START EXTRACTED MATERIAL

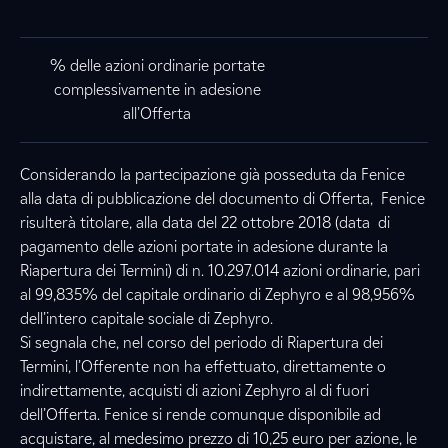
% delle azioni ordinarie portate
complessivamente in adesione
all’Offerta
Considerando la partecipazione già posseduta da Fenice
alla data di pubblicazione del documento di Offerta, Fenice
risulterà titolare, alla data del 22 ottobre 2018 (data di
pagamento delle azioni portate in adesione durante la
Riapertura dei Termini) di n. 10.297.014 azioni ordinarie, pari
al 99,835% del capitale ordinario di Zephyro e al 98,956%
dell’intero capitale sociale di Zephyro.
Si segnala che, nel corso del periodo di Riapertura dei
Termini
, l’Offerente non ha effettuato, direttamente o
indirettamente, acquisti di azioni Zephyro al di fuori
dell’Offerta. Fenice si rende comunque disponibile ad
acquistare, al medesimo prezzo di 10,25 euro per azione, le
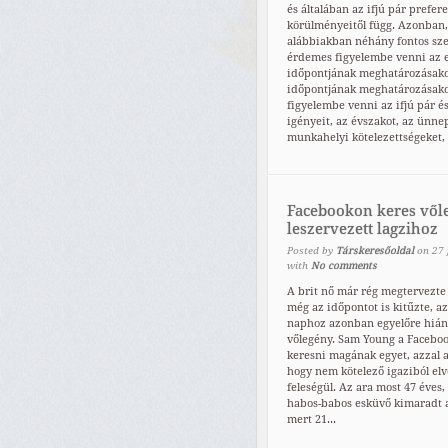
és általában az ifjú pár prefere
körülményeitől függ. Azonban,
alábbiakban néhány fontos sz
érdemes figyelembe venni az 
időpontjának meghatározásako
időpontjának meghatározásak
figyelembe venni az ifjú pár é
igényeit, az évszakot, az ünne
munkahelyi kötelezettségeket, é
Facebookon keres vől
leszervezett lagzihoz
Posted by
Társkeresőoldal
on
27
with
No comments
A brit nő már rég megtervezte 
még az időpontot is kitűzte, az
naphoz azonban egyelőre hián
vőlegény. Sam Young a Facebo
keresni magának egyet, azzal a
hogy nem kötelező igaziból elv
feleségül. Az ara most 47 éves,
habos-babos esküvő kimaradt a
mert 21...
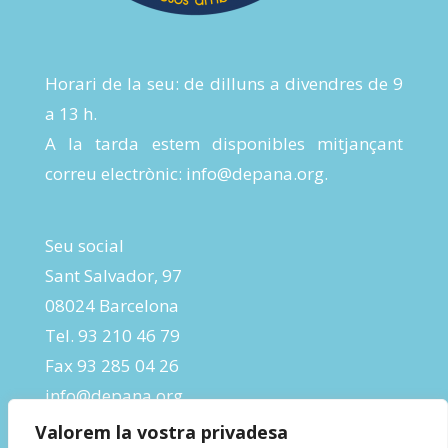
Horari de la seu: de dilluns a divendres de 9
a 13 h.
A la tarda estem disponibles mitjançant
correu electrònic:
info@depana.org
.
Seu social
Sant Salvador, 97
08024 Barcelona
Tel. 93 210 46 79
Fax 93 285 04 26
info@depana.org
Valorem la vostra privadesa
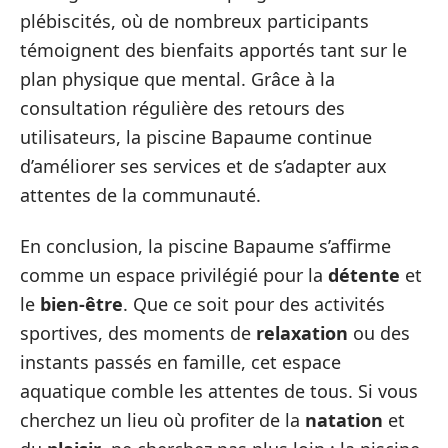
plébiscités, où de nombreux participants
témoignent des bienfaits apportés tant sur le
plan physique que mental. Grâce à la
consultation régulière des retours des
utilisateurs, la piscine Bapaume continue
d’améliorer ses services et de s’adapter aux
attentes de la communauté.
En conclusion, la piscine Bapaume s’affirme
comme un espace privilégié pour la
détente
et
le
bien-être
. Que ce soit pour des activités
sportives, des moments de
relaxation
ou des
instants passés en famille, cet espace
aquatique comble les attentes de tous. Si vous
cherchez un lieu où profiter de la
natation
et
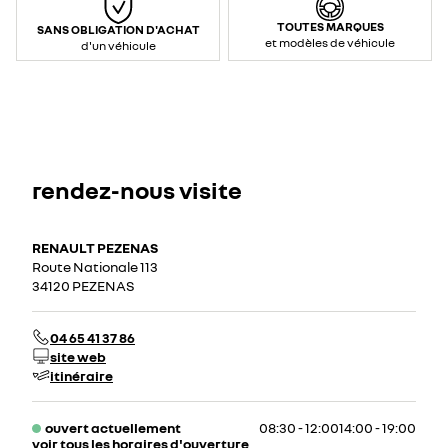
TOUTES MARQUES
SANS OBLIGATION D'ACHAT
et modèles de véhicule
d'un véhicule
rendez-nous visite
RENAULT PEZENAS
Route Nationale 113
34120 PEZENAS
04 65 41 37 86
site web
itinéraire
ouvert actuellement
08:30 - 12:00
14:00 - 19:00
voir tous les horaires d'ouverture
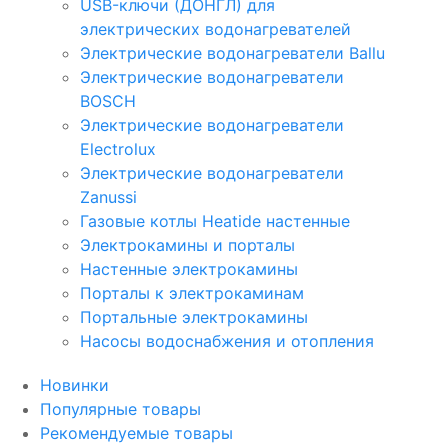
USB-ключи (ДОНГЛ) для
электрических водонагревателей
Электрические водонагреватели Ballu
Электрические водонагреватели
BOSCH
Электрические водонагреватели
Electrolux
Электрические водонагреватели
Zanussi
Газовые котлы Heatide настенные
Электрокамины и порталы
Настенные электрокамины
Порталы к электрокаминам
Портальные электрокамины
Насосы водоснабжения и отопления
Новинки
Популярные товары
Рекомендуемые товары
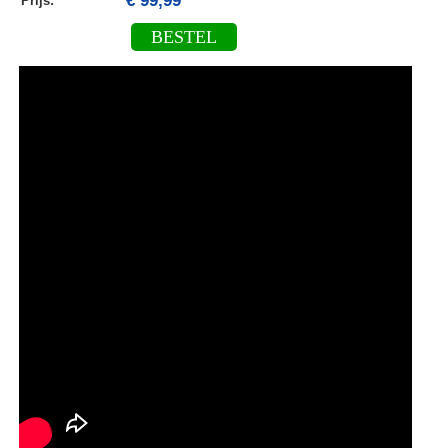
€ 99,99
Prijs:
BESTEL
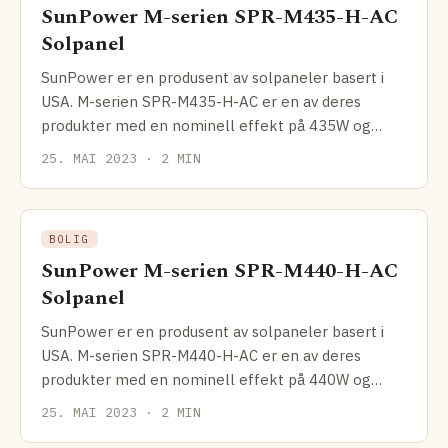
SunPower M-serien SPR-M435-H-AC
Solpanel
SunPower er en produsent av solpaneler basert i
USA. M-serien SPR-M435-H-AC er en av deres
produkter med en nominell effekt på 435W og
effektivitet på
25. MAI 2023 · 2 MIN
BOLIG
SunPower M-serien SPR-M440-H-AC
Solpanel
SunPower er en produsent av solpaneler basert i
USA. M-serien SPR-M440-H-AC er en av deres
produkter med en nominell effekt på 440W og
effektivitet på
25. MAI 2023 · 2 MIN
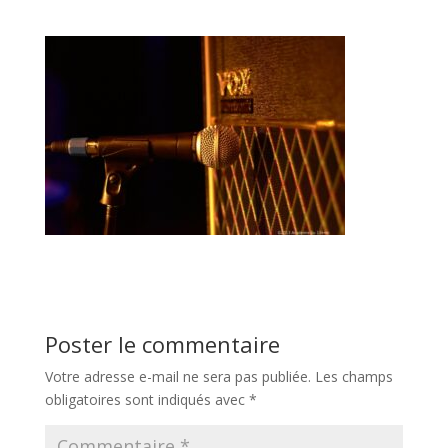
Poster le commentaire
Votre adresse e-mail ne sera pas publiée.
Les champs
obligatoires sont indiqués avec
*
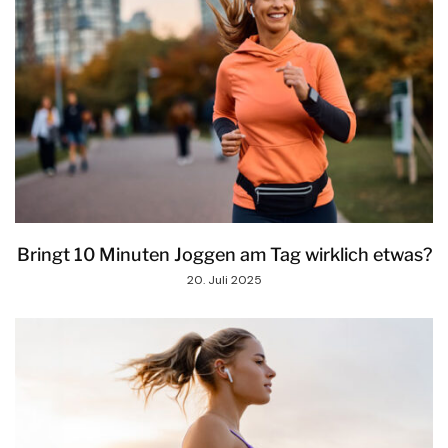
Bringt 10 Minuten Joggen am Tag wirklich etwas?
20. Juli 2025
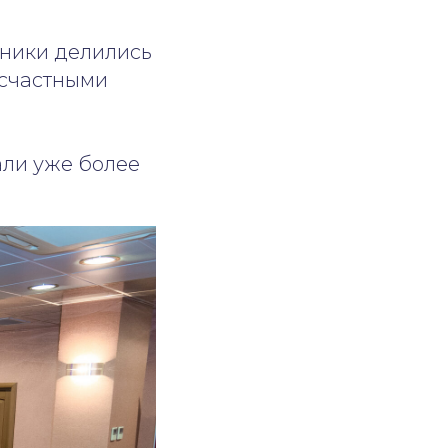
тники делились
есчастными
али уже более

END EXTRACTED MATERIAL
START EXTRACTED MATERIAL

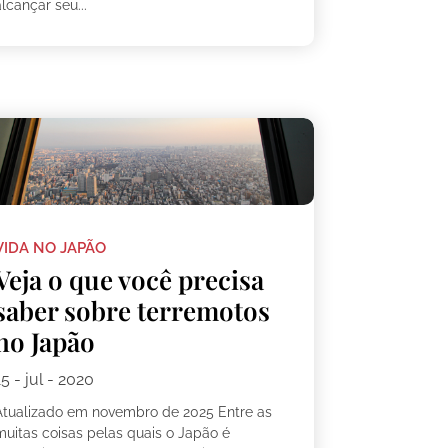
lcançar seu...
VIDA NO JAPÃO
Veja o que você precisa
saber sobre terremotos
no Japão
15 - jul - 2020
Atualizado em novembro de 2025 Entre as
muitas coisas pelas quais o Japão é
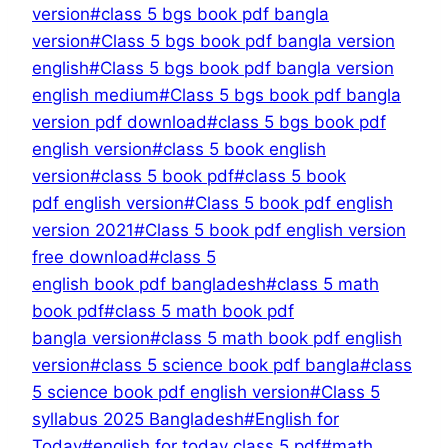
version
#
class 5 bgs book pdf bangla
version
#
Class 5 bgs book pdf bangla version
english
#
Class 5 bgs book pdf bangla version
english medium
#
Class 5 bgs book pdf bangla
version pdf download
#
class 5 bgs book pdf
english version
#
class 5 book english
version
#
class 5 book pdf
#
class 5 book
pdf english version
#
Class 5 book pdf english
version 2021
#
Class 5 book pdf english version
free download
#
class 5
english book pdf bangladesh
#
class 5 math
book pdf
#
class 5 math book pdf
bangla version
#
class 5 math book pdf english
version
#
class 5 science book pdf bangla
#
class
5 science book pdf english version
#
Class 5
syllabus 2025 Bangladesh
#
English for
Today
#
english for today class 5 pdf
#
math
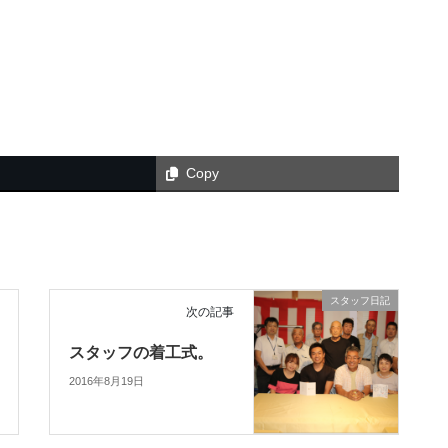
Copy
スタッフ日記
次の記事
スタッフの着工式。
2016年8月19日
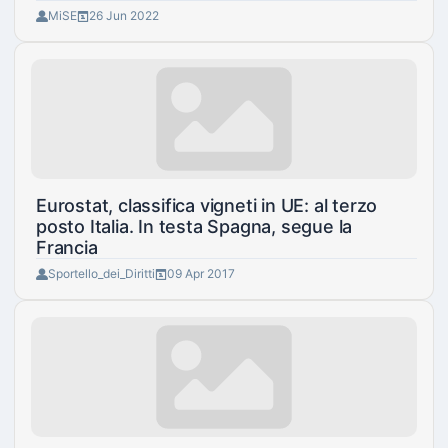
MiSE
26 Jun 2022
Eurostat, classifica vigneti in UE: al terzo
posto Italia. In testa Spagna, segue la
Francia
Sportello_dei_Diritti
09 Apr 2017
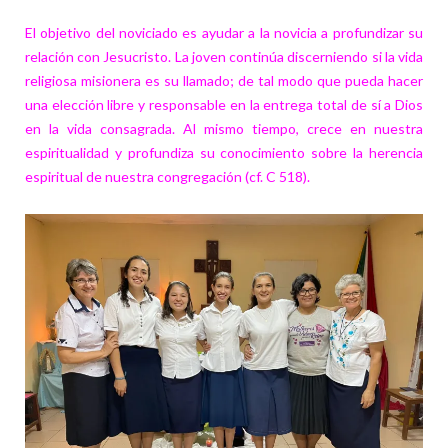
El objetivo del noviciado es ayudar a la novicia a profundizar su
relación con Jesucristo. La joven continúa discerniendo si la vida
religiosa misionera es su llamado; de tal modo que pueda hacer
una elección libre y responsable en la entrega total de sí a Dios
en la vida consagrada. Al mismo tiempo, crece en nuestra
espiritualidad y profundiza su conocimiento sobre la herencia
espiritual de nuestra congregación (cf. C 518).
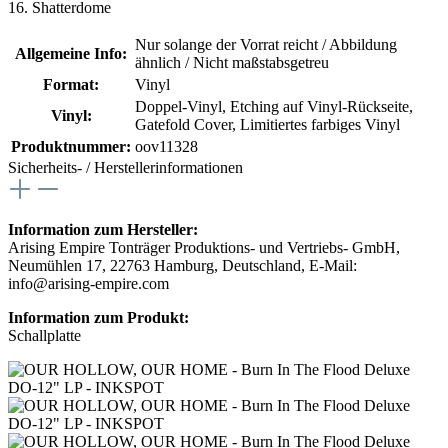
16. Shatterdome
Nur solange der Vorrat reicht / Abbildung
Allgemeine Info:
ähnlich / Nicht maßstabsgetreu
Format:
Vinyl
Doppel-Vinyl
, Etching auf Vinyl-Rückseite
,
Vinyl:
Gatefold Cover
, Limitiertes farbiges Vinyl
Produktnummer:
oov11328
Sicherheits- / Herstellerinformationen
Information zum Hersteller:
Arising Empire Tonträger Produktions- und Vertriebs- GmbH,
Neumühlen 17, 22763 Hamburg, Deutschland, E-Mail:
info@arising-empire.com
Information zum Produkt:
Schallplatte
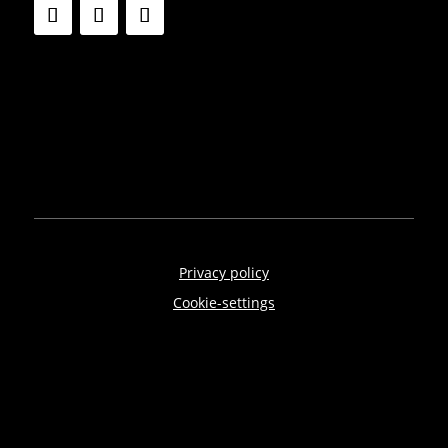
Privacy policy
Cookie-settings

END EXTRACTED MATERIAL

### INSTRUCTIONS FOR THE TASK
Copy exactly, without pictures, the lines above from the one with "espiritual de nuestra" down to the one with "Cookie-settings", inclusive.

### YOUR RESPONSE
espiritual de nuestra congregación (cf. C 518).
16. Shatterdome
Nur solange der Vorrat reicht / Abbildung
Allgemeine Info:
ähnlich / Nicht maßstabsgetreu
Format:
Vinyl
Doppel-Vinyl
, Etching auf Vinyl-Rückseite
,
Vinyl:
Gatefold Cover
, Limitiertes farbiges Vinyl
Produktnummer:
oov11328
Sicherheits- / Herstellerinformationen
Information zum Hersteller:
Arising Empire Tonträger Produktions- und Vertriebs- GmbH,
Neumühlen 17, 22763 Hamburg, Deutschland, E-Mail:
info@arising-empire.com
Information zum Produkt:
Schallplatte
Privacy policy
Cookie-settings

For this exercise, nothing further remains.